Transcribed page contents:
Start of Block
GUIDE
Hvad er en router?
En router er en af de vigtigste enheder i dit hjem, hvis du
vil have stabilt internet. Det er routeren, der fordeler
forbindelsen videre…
End of Block
- WHAT YOU SHOULD DO -
The response should consist of every record above, reproduced exactly.

- ANSWER SPACE -
GUIDE
Hvad er en router?
En router er en af de vigtigste enheder i dit hjem, hvis du
vil have stabilt internet. Det er routeren, der fordeler
forbindelsen videre…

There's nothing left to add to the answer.